A. Examen antérieur du cas par le comité

A. Examen antérieur du cas par le comité
  1. 488. La présente affaire porte essentiellement sur la mort, l'incarcération, la mise à pied ou le licenciement allégués de nombreux dirigeants et militants syndicaux ainsi que sur la suspension, le retrait ou le refus de la personnalité juridique à plusieurs organisations syndicales. Selon les plaignants, ces faits s'étaient produits en particulier - mais non pas exclusivement - à la suite d'une grève générale de 24 heures organisée le 14 septembre 1977 par les centrales syndicales du pays.
  2. 489. Ainsi, les plaignants déclaraient qu'on avait pu observer au cours des mois précédents une série d'atteintes aux droits syndicaux des travailleurs et de leurs organisations. Il s'agissait, selon eux, d'une réponse aux réclamations et aux actions légitimes des travailleurs face à une inflation débridée qui leur ôtait les moyens de subsistance alors que le niveau des salaires en Colombie était un des plus bas d'Amérique. La situation en était arrivée à un point tel, ajoutaient les plaignants, que toutes les organisations syndicales du pays avaient pour la première fois constitué un front commun d'unité d'action. Toutefois, le gouvernement avait adopté un décret présidentiel no 2004 prévoyant des peines de prison, d'amende et autres contre les dirigeants et les militants syndicaux qui avaient à organiser des grèves et d'autres manifestations légitimes.
  3. 490. Dans des communications postérieures, les plaignants avaient communiqué la liste de personnes mortes, incarcérées ou licenciées à la suite de la grève en question ainsi que les noms d'organisations syndicales dont la personnalité juridique avait été suspendue ou retirée, les privant ainsi de toute activité légale.
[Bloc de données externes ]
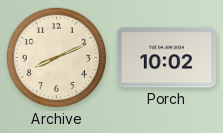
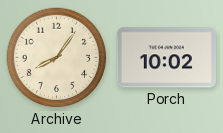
Archive: 8:11 -> 8:06
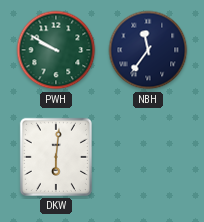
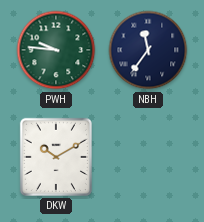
PWH: 9:50 -> 9:46
DKW: 6:01 -> 10:10
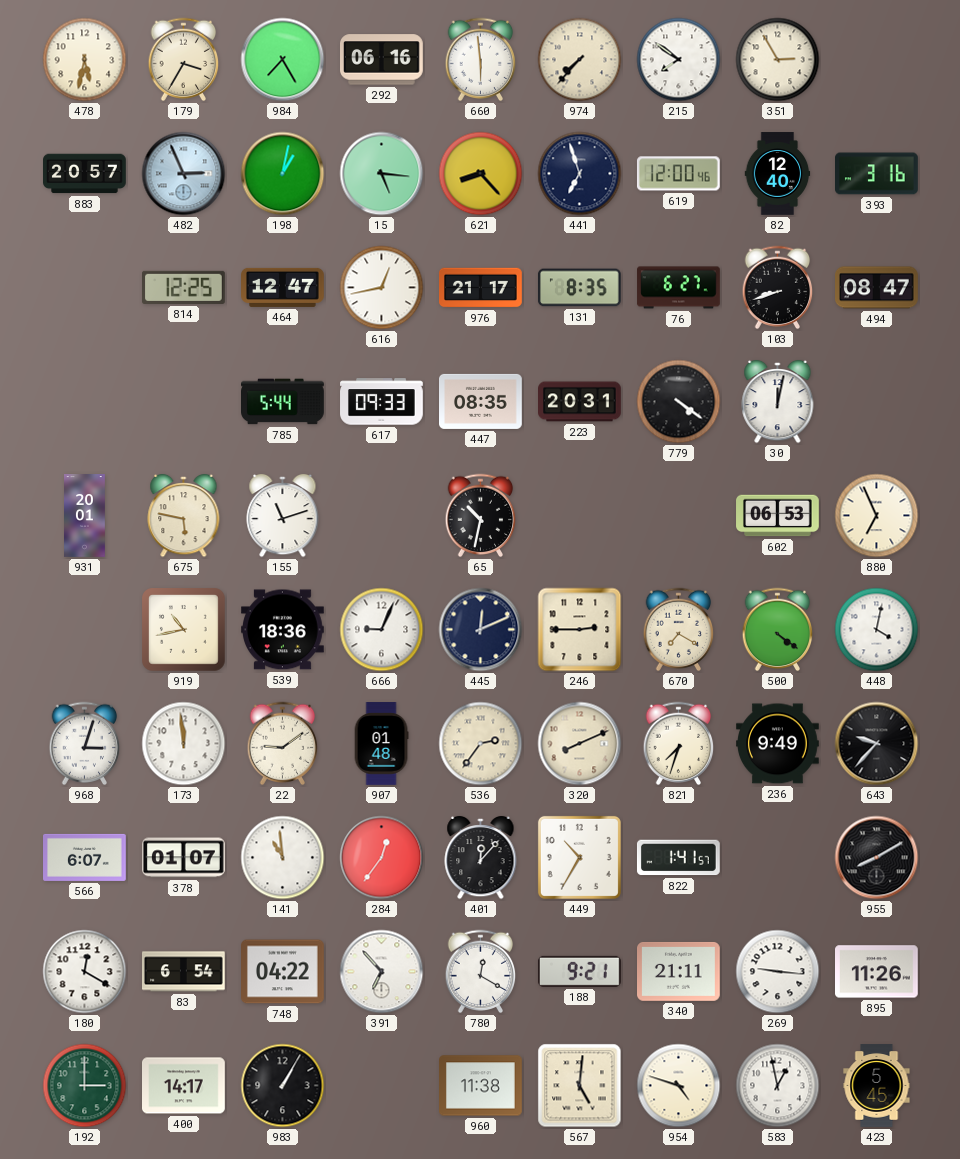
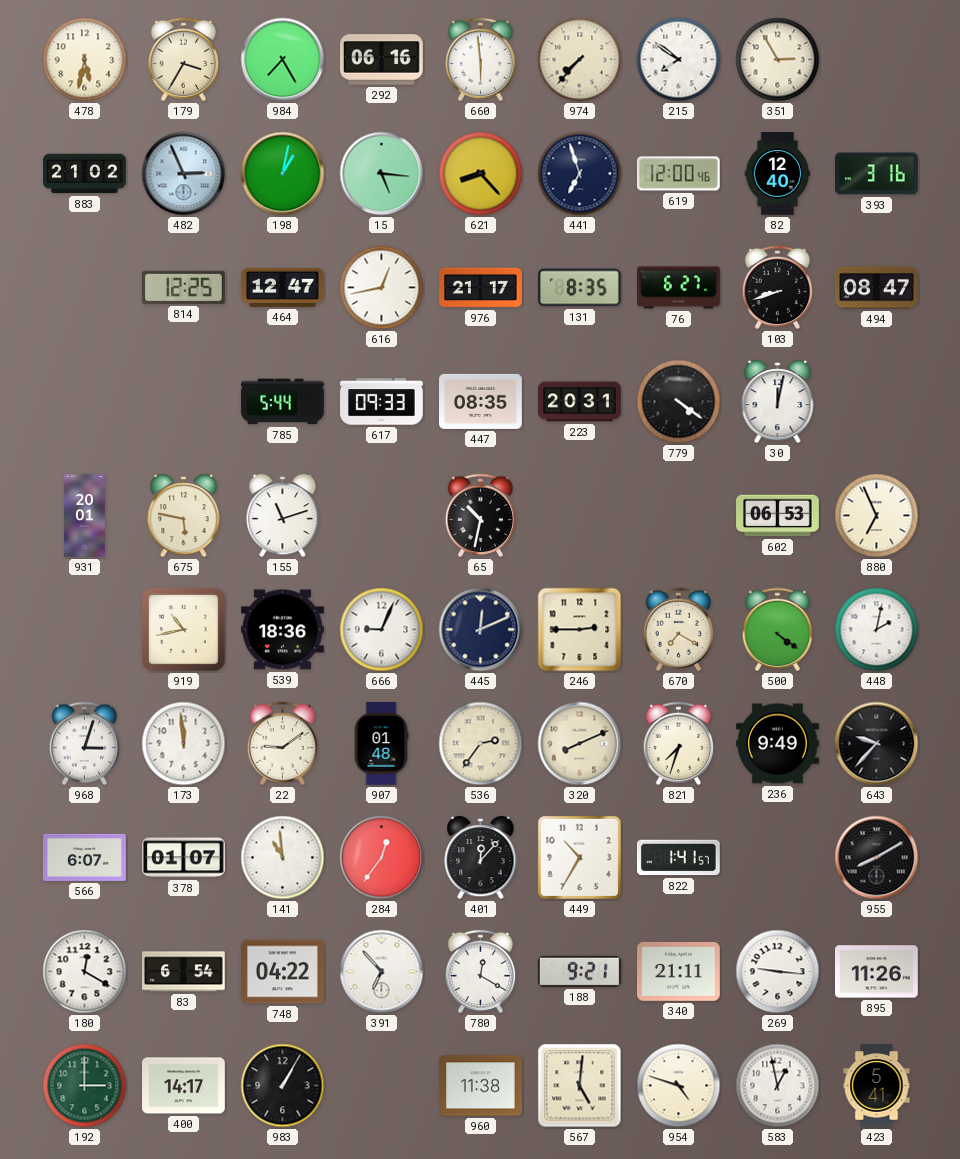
883: 20:57 -> 21:02
448: 4:02 -> 2:02
423: 5:45 -> 5:41
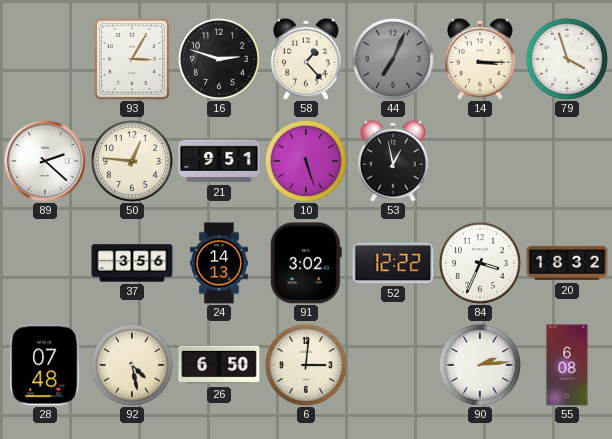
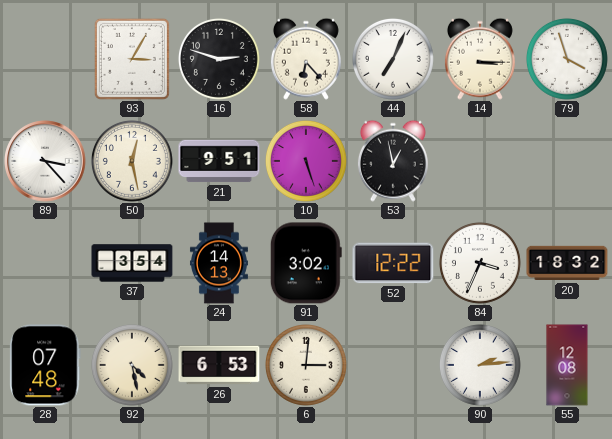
58: 1:23 -> 6:23
44 dial: grey -> white
89: 2:22 -> 3:23
50: 12:46 -> 12:28
37: 3:56 -> 3:54
26: 6:50 -> 6:53
55: 6:08 -> 12:08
  4. 491. Le gouvernement avait transmis des observations en réponse à certaines allégations dans une lettre d'octobre 1977. Il s'était vu contraint, déclarait-il, pour des raisons d'ordre public interne - menacé par la grève du 14 septembre 1977 - de prendre certaines mesures en rapport notamment avec le décret no 2004 du 26 août 1977. Ces mesures, de caractère purement préventif et largement annoncées, entraînaient le licenciement pour motif justifié de ceux qui avaient provoqué, encouragé ou favorisé, d'une manière ou d'une autre, l'arrêt total ou partiel, continu ou échelonné des activités professionnelles. Ces mesures préventives, soulignait le gouvernement, étaient destinées à contenir la grève nationale du 14 septembre 1977. Celle-ci, comme l'avaient largement fait apparaître les investigations faites, n'avait pas un caractère professionnel mais visait à perturber l'ordre public. Il en était résulté douze victimes innocentes, des troubles et des dégâts à des véhicules et à des établissements de commerce.
  5. 492. En examinant le cas à sa session de février 1978, le comité avait pris connaissance du décret no 2004 adopté le 25 août 1977 par le gouvernement colombien. D'après ce décret, ceux qui organisent, dirigent, provoquent, encouragent ou favorisent d'une manière quelconque l'arrêt total ou partiel, continu ou échelonné, des activités normales de caractère professionnel ou autre sont, tant que durera l'état de siège, punis d'un emprisonnement de 30 à 180 jours. La sanction est prise par les gouverneurs, intendants, commissaires et par le maire du district spécial de Bogotá, au moyen d'une résolution motivée. Ces peines ou la participation aux arrêts de travail précités constituent en outre un juste motif de licenciement. Le gouvernement avait confirmé que ce décret avait été adopté à titre préventif afin de contenir la grève nationale du 14 septembre.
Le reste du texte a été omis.